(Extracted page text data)
---------------

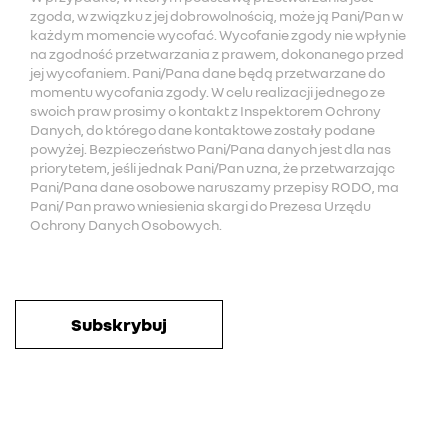
zgoda, w związku z jej dobrowolnością, może ją Pani/Pan w
każdym momencie wycofać. Wycofanie zgody nie wpłynie
na zgodność przetwarzania z prawem, dokonanego przed
jej wycofaniem. Pani/Pana dane będą przetwarzane do
momentu wycofania zgody. W celu realizacji jednego ze
swoich praw prosimy o kontakt z Inspektorem Ochrony
Danych, do którego dane kontaktowe zostały podane
powyżej. Bezpieczeństwo Pani/Pana danych jest dla nas
priorytetem, jeśli jednak Pani/Pan uzna, że przetwarzając
Pani/Pana dane osobowe naruszamy przepisy RODO, ma
Pani/ Pan prawo wniesienia skargi do Prezesa Urzędu
Ochrony Danych Osobowych.
Subskrybuj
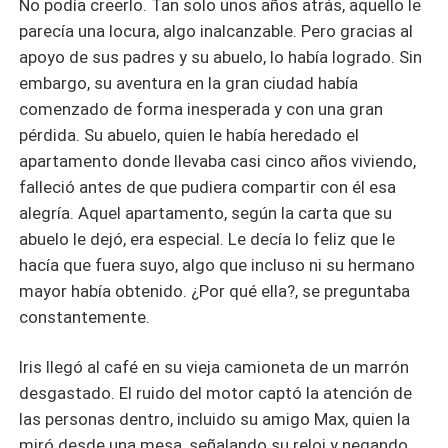
No podía creerlo. Tan solo unos años atrás, aquello le
parecía una locura, algo inalcanzable. Pero gracias al
apoyo de sus padres y su abuelo, lo había logrado. Sin
embargo, su aventura en la gran ciudad había
comenzado de forma inesperada y con una gran
pérdida. Su abuelo, quien le había heredado el
apartamento donde llevaba casi cinco años viviendo,
falleció antes de que pudiera compartir con él esa
alegría. Aquel apartamento, según la carta que su
abuelo le dejó, era especial. Le decía lo feliz que le
hacía que fuera suyo, algo que incluso ni su hermano
mayor había obtenido. ¿Por qué ella?, se preguntaba
constantemente.
Iris llegó al café en su vieja camioneta de un marrón
desgastado. El ruido del motor captó la atención de
las personas dentro, incluido su amigo Max, quien la
miró desde una mesa, señalando su reloj y negando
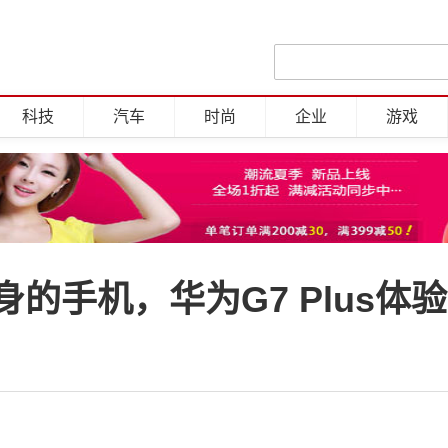
科技
汽车
时尚
企业
游戏
的手机，华为G7 Plus体验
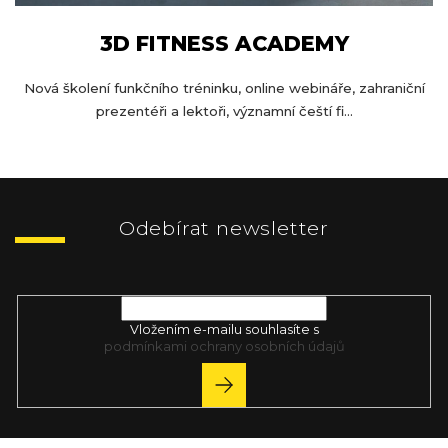
3D FITNESS ACADEMY
Nová školení funkčního tréninku, online webináře, zahraniční
prezentéři a lektoři, významní čeští fi...
Z
á
p
Odebírat newsletter
a
t
Vložte svůj e-mail a my vám budeme zasílat informace o nových
í
produktech na našem e-shopu.
Vložením e-mailu souhlasíte s
podmínkami ochrany osobních údajů
PŘIHLÁSIT
SE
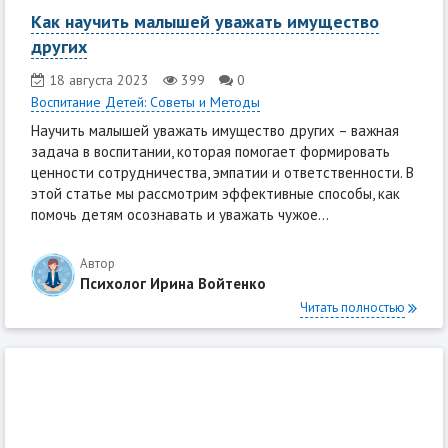
Как научить малышей уважать имущество
других
18 августа 2023
399
0
Воспитание Детей: Советы и Методы
Научить малышей уважать имущество других – важная
задача в воспитании, которая помогает формировать
ценности сотрудничества, эмпатии и ответственности. В
этой статье мы рассмотрим эффективные способы, как
помочь детям осознавать и уважать чужое...
Автор
Психолог Ирина Войтенко
Читать полностью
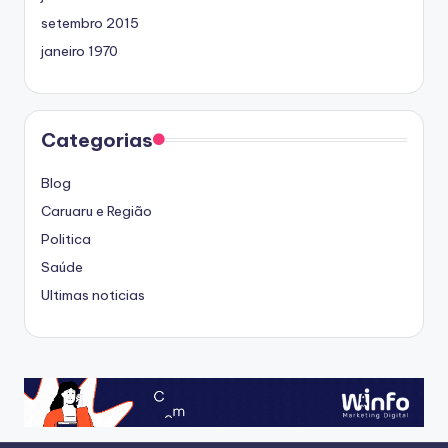
setembro 2015
janeiro 1970
Categorias
Blog
Caruaru e Região
Politica
Saúde
Ultimas noticias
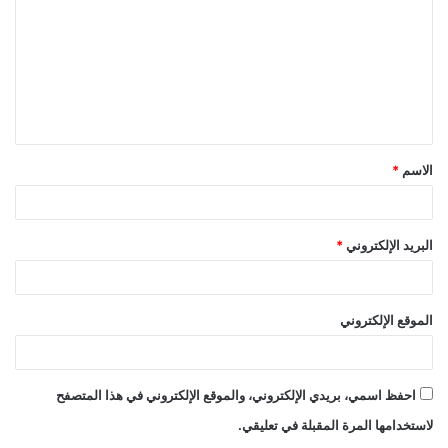
ت
ع
ل
ي
ق
الاسم
*
*
البريد الإلكتروني
*
الموقع الإلكتروني
احفظ اسمي، بريدي الإلكتروني، والموقع الإلكتروني في هذا المتصفح
لاستخدامها المرة المقبلة في تعليقي.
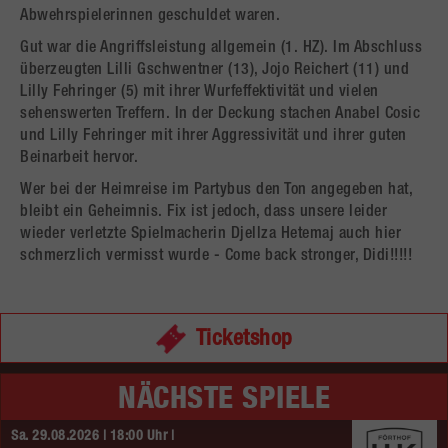
Abwehrspielerinnen geschuldet waren.
Gut war die Angriffsleistung allgemein (1. HZ). Im Abschluss
überzeugten Lilli Gschwentner (13), Jojo Reichert (11) und
Lilly Fehringer (5) mit ihrer Wurfeffektivität und vielen
sehenswerten Treffern. In der Deckung stachen Anabel Cosic
und Lilly Fehringer mit ihrer Aggressivität und ihrer guten
Beinarbeit hervor.
Wer bei der Heimreise im Partybus den Ton angegeben hat,
bleibt ein Geheimnis. Fix ist jedoch, dass unsere leider
wieder verletzte Spielmacherin Djellza Hetemaj auch hier
schmerzlich vermisst wurde - Come back stronger, Didi!!!!!
Ticketshop
NÄCHSTE SPIELE
Sa. 29.08.2026 | 18:00 Uhr |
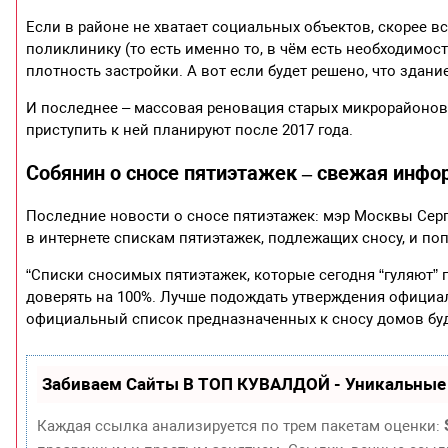
Если в районе не хватает социальных объектов, скорее вс
поликлинику (то есть именно то, в чём есть необходимост
плотность застройки. А вот если будет решено, что здан
И последнее – массовая реновация старых микрорайонов
приступить к ней планируют после 2017 года.
Собянин о сносе пятиэтажек – свежая инф
Последние новости о сносе пятиэтажек: мэр Москвы Сер
в интернете спискам пятиэтажек, подлежащих сносу, и 
“Списки сносимых пятиэтажек, которые сегодня “гуляют” 
доверять на 100%. Лучше подождать утверждения официал
официальный список предназначенных к сносу домов бу
Забиваем Сайты В ТОП КУВАЛДОЙ - Уникальные
Каждая ссылка анализируется по трем пакетам оценки:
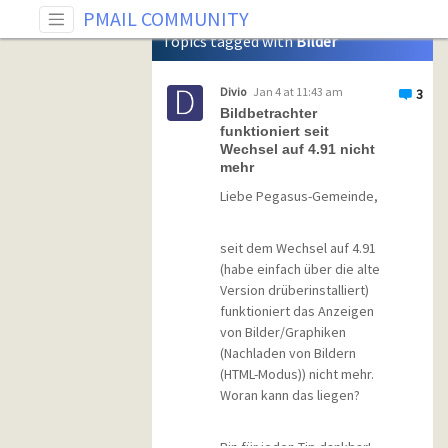
Tag: Bilder
PMAIL COMMUNITY
Topics tagged with
Bilder
Divio
Jan 4 at 11:43 am
3
Bildbetrachter
funktioniert seit
Wechsel auf 4.91 nicht
mehr
Liebe Pegasus-Gemeinde,
seit dem Wechsel auf 4.91
(habe einfach über die alte
Version drüberinstalliert)
funktioniert das Anzeigen
von Bilder/Graphiken
(Nachladen von Bildern
(HTML-Modus)) nicht mehr.
Woran kann das liegen?
Bin für jeden Tip dankbar!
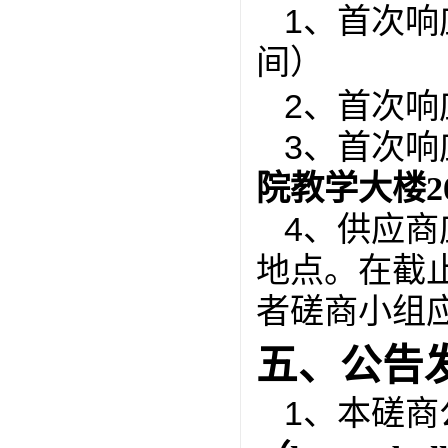
1、首次
间）
2、首次
响
3、首次
院教学大楼2
4、供应
地点。在截
者磋商小组
五、公告
1、本磋商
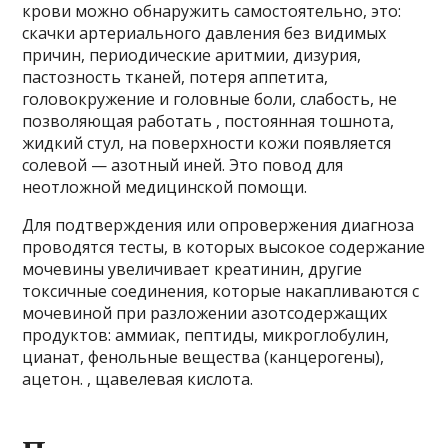
крови можно обнаружить самостоятельно, это:
скачки артериального давления без видимых
причин, периодические аритмии, дизурия,
пастозность тканей, потеря аппетита,
головокружение и головные боли, слабость, не
позволяющая работать , постоянная тошнота,
жидкий стул, на поверхности кожи появляется
солевой — азотный иней. Это повод для
неотложной медицинской помощи.
Для подтверждения или опровержения диагноза
проводятся тесты, в которых высокое содержание
мочевины увеличивает креатинин, другие
токсичные соединения, которые накапливаются с
мочевиной при разложении азотсодержащих
продуктов: аммиак, пептиды, микроглобулин,
цианат, фенольные вещества (канцерогены),
ацетон. , щавелевая кислота.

---------------

> _Work request_
Nothing but the lines above, starting at the line that contains "Version drüberinstalliert)" and ending at the line that contains "скачки артериального давления без видимых", should be given again, exactly and without the pictures.

> _Problem solution_
Version drüberinstalliert)
funktioniert das Anzeigen
von Bilder/Graphiken
(Nachladen von Bildern
(HTML-Modus)) nicht mehr.
Woran kann das liegen?
Bin für jeden Tip dankbar!
1、首次
间）
2、首次
响
3、首次
院教学大楼2
4、供应
地点。在截
者磋商小组
五、公告
1、本磋商
крови можно обнаружить самостоятельно, это:
скачки артериального давления без видимых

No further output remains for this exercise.